Venue: Assembly Hall venue 35

Festival:


Low Down

 Stage and screen actor Olivia Poulet gives a strong performance in this powerful Ravenhill play

Review

Mark Ravenhill’s Product (a 60 minute one-hander) premiered in 2005 at Traverse Theatre, with the man himself in the role. It is a very funny, bitter script and in this revival Olivia Poulet delivers a top notch performance as a hapless producer, Leah, trying to persuade an actress to take on a dreadful part in an excruciatingly awful film. We, the audience, are the actress and the more Leah tries to bring the flaccid film-script to life the more we know it will be a no-brainer to walk away.

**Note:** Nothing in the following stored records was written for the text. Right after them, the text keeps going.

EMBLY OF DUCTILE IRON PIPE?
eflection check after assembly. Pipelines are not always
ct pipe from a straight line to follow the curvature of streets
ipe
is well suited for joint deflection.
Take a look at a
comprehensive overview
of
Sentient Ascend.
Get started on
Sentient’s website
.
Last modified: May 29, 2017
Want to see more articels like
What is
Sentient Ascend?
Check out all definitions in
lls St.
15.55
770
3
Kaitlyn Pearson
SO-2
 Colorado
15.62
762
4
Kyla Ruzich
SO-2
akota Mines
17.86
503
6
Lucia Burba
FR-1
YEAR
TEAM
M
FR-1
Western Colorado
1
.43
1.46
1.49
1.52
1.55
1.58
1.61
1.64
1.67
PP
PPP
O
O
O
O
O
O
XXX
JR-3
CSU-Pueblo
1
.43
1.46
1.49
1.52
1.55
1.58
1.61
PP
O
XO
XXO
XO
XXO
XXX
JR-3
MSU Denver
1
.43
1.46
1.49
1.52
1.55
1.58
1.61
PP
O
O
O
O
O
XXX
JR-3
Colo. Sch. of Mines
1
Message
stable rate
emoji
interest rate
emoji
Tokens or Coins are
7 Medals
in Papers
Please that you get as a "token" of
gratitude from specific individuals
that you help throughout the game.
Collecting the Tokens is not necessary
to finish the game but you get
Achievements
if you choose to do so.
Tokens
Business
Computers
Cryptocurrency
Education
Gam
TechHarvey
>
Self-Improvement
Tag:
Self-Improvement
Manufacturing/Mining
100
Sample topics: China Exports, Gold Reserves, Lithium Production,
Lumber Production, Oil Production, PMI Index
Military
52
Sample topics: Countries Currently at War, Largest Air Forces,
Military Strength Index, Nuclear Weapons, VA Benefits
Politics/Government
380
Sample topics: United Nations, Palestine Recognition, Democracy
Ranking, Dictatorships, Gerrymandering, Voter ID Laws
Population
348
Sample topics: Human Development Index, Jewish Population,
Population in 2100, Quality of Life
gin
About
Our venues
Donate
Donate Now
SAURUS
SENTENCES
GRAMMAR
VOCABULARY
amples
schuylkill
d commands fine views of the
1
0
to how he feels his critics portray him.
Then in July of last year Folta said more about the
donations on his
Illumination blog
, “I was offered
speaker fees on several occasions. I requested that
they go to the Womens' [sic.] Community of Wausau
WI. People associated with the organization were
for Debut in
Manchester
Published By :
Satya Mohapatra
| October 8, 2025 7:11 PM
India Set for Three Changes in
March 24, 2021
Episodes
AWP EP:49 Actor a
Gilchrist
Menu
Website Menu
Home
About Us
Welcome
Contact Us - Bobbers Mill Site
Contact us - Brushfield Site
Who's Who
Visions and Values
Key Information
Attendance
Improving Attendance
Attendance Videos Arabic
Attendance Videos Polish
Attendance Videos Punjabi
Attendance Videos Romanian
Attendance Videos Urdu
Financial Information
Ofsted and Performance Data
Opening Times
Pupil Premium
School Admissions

The product in question is real life tragedy and the play is about how it becomes commoditised for mass consumption, so we stop thinking about the issues. The film being pitched so relentlessly is a human interest drama featuring the still grieving widow of a 9/11 victim who cannot find love in her now meaningless existence of the corporate high life until she meets Mohammed, beds him  and then is drawn into a plot to destroy Europe (or at least Euro Disney). A straight-to-video B movie produced by Sylvester Stallone perhaps. At one level this is an ‘industry insider’ piece written by a man who must have had personally experience of the soul destroying experience that Leah is having. In-jokes about notes for actors, the skills of theatre writers versus film script hacks, and the allure of product placement to secure funding are littered throughout but in no way stop the piece being accessible for the whole audience.

This production is a simple set-up and focuses on Poulet’s high energy performance, supported by a very funny soundtrack of cheesy pop, totally at odds with the subject matter of the film. At times some really garish lighting reminds us that if the film by some miracle every got into production then any trace of subtlety or vestiges of serious tone it had left would be annihilated by very tacky in-your-face production values.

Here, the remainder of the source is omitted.